When Saturday came, I hauled out totes of recyclables and emptied the two heavy trashcans into the truck. I might have been a bit gleeful at destroying all evidence of the cake, as I had never mentioned my meal plan to Hawthorne. The weekend went by in a blur of beach time and driving, which continued into Monday. We spent the day in Burlington for Hawthorne’s post-operative appointment, celebrated the removal of her drains by adding to her new wardrobe to fit her new body. We headed back and I griped on the way to our midwife appointment, knowing I was heading to the dreaded glucose test; it’s never good when the best option available is described as flat diet Sprite. Hawthorne asked that I please be honest with how I am feeling; I’m definitely one to downplay my discomfort, and I had been hurting all week.

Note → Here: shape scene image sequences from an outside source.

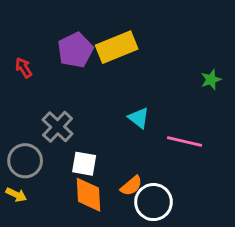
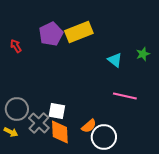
cyan triangle: (139, 118) -> (115, 60), moved
gray cross: (58, 127) -> (39, 123), moved

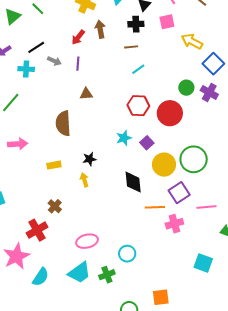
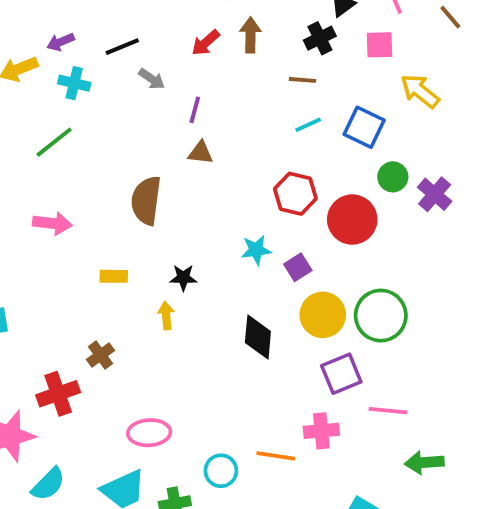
black cross: (136, 24) -> (320, 38), turned -35
purple line: (78, 64) -> (195, 110), moved
blue square: (213, 64) -> (364, 127), moved, turned -30
cyan cross: (26, 69) -> (74, 83), moved
orange line: (155, 207) -> (276, 456), moved

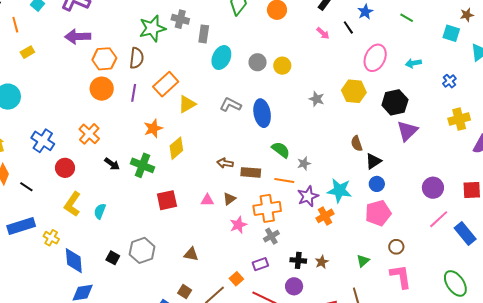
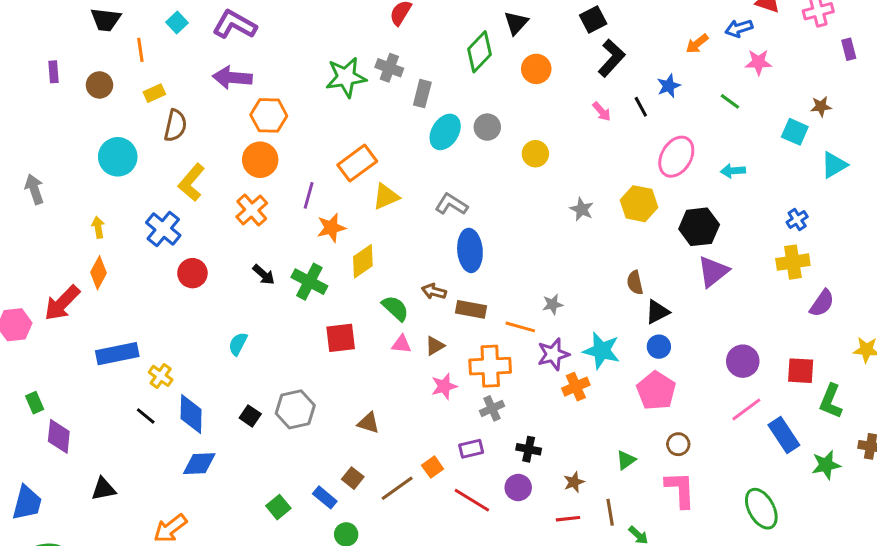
brown semicircle: (137, 58) -> (175, 126), moved
gray circle: (258, 62) -> (487, 127), moved
blue cross: (449, 81) -> (797, 219), moved
purple line: (134, 93) -> (309, 195), moved
blue ellipse: (262, 113) -> (470, 250), moved
orange cross: (89, 134) -> (252, 210), moved
green semicircle: (281, 150) -> (395, 308), moved
black line: (26, 187) -> (146, 416), moved
yellow L-shape: (72, 204) -> (192, 182), moved
pink pentagon: (378, 213) -> (656, 391), turned -30
brown star: (322, 262) -> (574, 482), moved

But with Oscar’s loss, I felt guilty complaining about the discomforts of pregnancy, as if it would somehow mean that I wasn’t worthy or respectful enough of my current pregnancy.
I agreed to be open about it. I don’t know if that increased my anxiety, but my blood pressure was higher than it had been so far at 145/92. I comforted us both by reminding Hawthorne that sometimes my pressure read higher at first, and when it was retaken it was always lower. When I finished the horrendous concoction of sugar and flavor and we saw one of our wonderful midwives, I gave her the litany. I was itchy, particularly the palms of hands, feet, and arms; it was worse at night, waking me up from sleep. The back of my knee where I had been stung was red and raised, covering an area nearly twice the size of my fist; my legs were restless and cramping, my lower back and hips were torturing me, threatening to give out, and offering shooting sciatic pain as the only other option.

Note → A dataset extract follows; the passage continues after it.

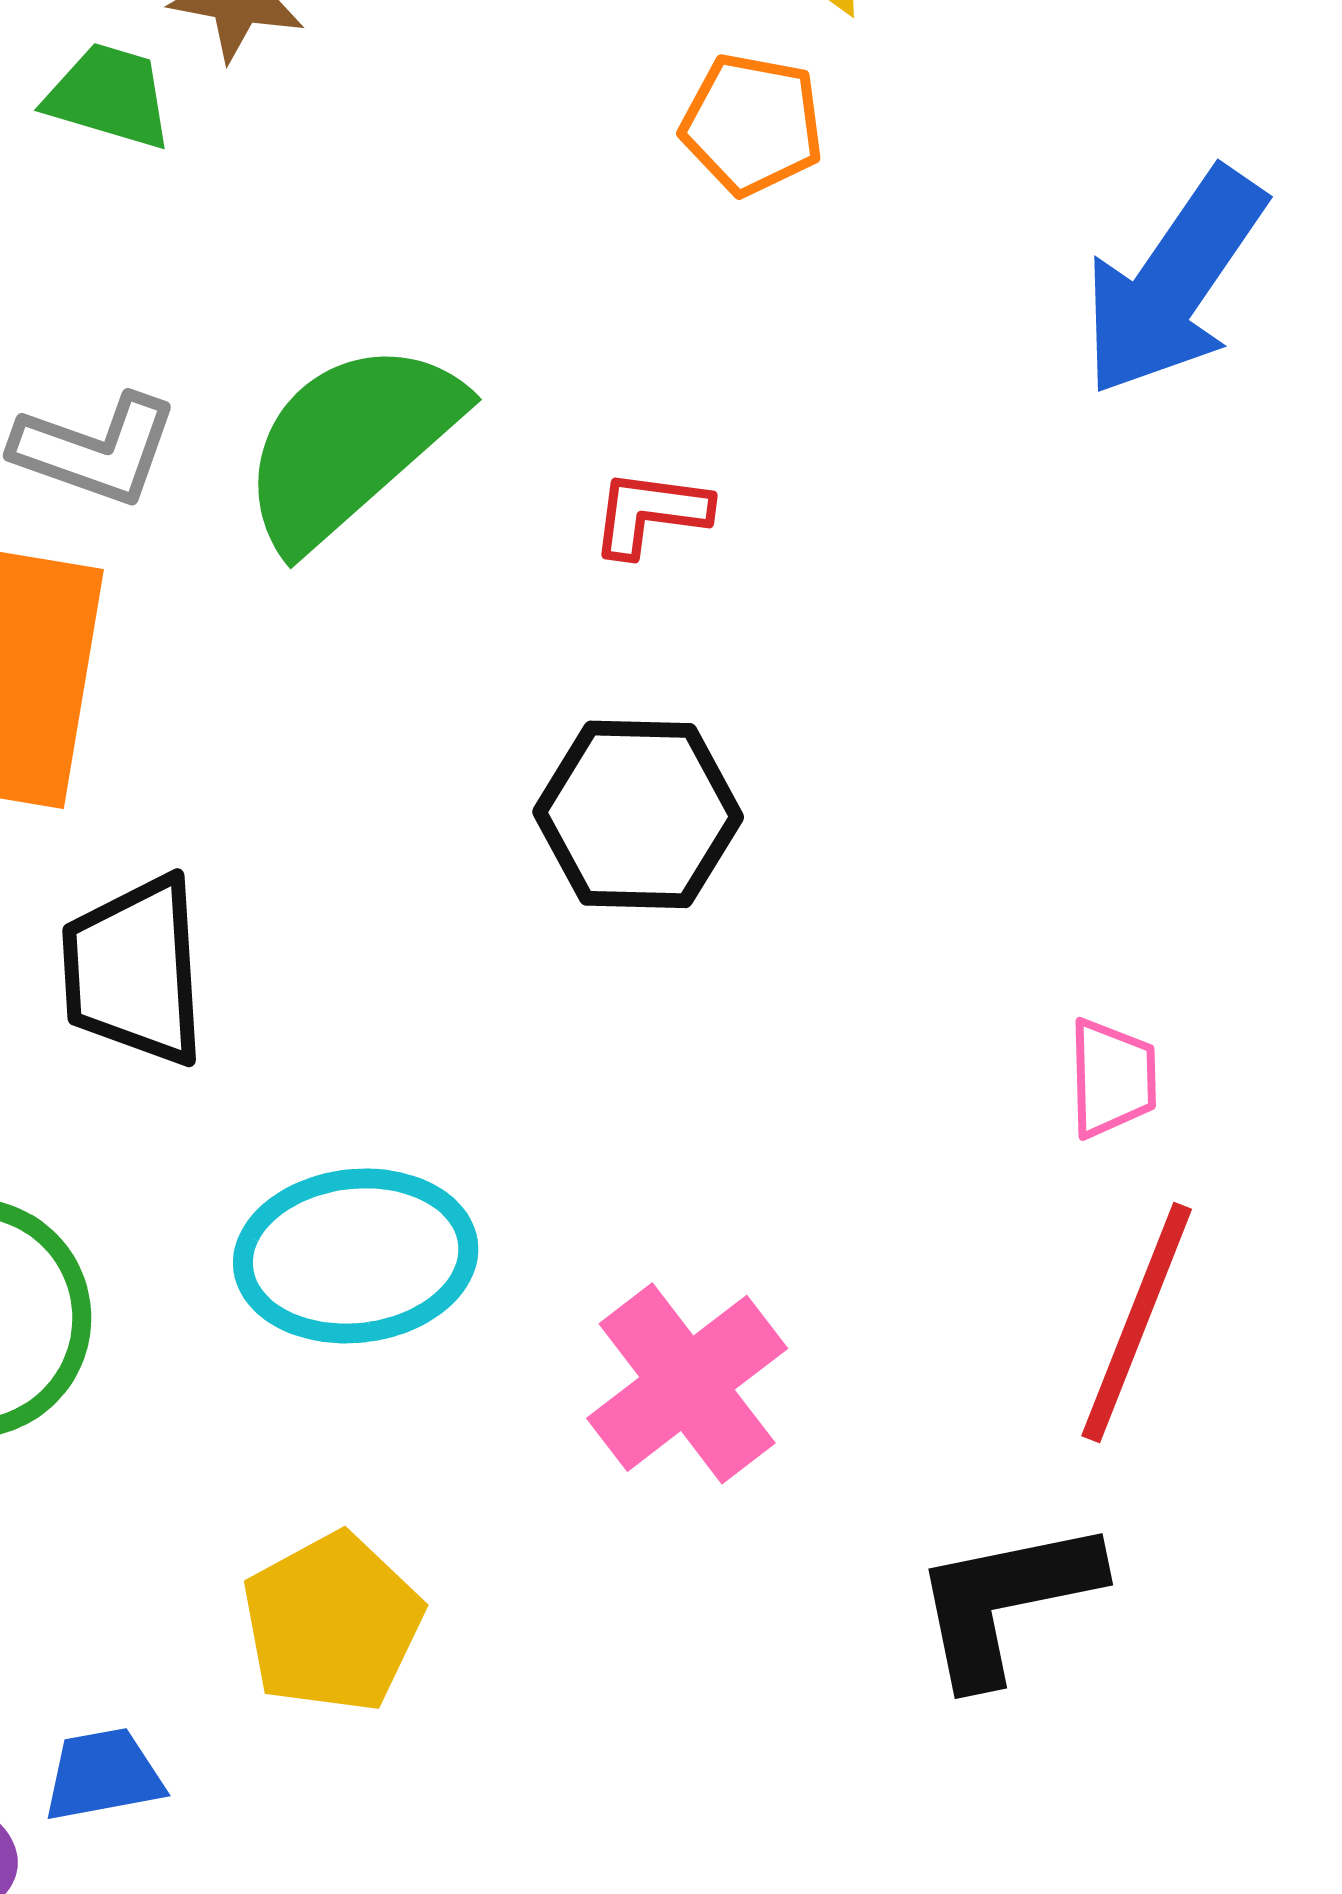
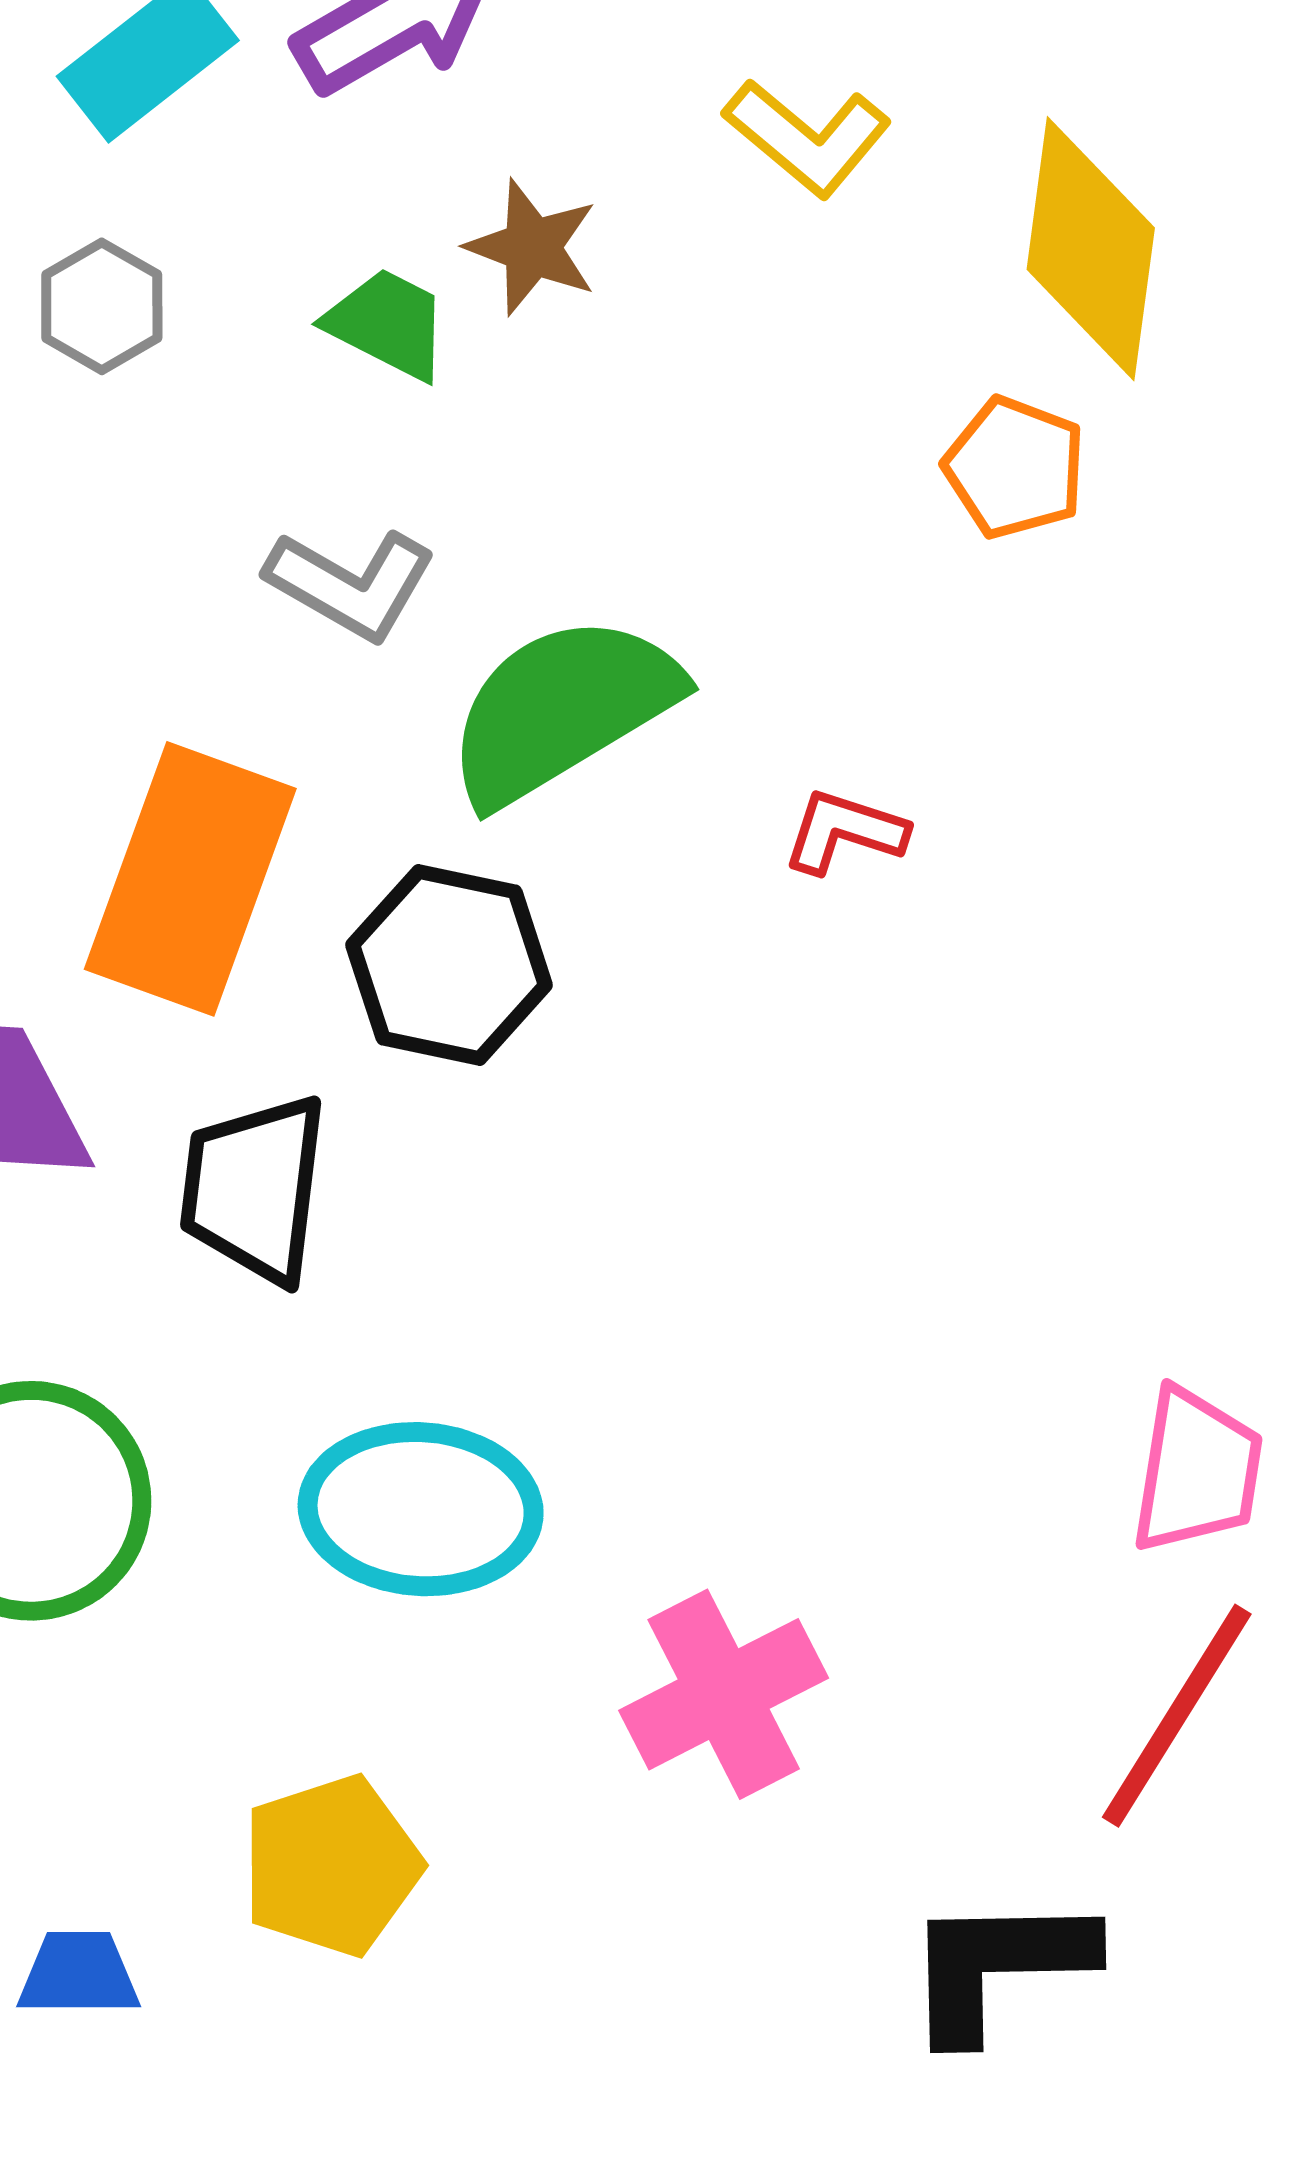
gray L-shape: (95, 450) -> (351, 584), moved
black hexagon: (638, 814) -> (449, 965), moved
pink trapezoid: (1112, 1078) -> (1197, 1471), size x1.4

The itching was of concern, since it could indicate cholestasis of pregnancy, a serious condition affecting bile build-up and the liver. Since I was already sticking around for testing, they sent me over to the birthing center for a non-stress test (NST), the bloodwork, and a series of blood pressure measurements to tackle all my concerns.

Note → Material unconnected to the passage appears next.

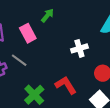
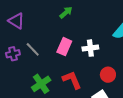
pink rectangle: (28, 33) -> (64, 47), moved, turned 42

I didn’t start to panic until we were walking into the hospital.
I had been to the birth center since Oscar had been born there; once a few days after for a splitting headache that I feared was pre-eclamptic, and to drop off paperwork for FMLA. I received such a warm welcome from the amazing nurses who had held us and held our son with the utmost compassion and love. I settled into the bed as they hooked me up to the machines, and listened to our daughter move and bump around through the NST. Hawthorne sat next to me, calm, as I tried not to hyperventilate and panic. One by one, tests were done, and results started coming back. My blood pressure came down; the baby had the right number of accelerations on the NST. My liver function came back fine, and the bile salts would take a couple days. I was prescribed a medication for the itching, and things had calmed down so that Hawthorne and I sat and chatted with the doctor, midwives, and nurse.
The glucose screen came back, and I was informed that once again, I had failed so spectacularly I could avoid taking the 3-hour test. My wife and I laughed when they said my BGL was 198; with Oscar, it had been 317. After a few more questions, I asked if anything I had done had caused the gestational diabetes, and was assured the answer was no. I turned to my wife and confessed my cake crime during her absence, to her consternation and the laughter of everyone else in the room.
And from there, the jagged edges of fear and anxiety smoothed out.
There was nothing so wrong that we couldn’t handle. Surrounded by our team, holding Hawthorne’s hand and laughing about cake as her brow furrowed and her eyes rolled, I felt steady. No matter what craziness ensues for the next ten weeks or so, we will handle it – with love and compassion, hand in hand, and never alone in the scariest moments.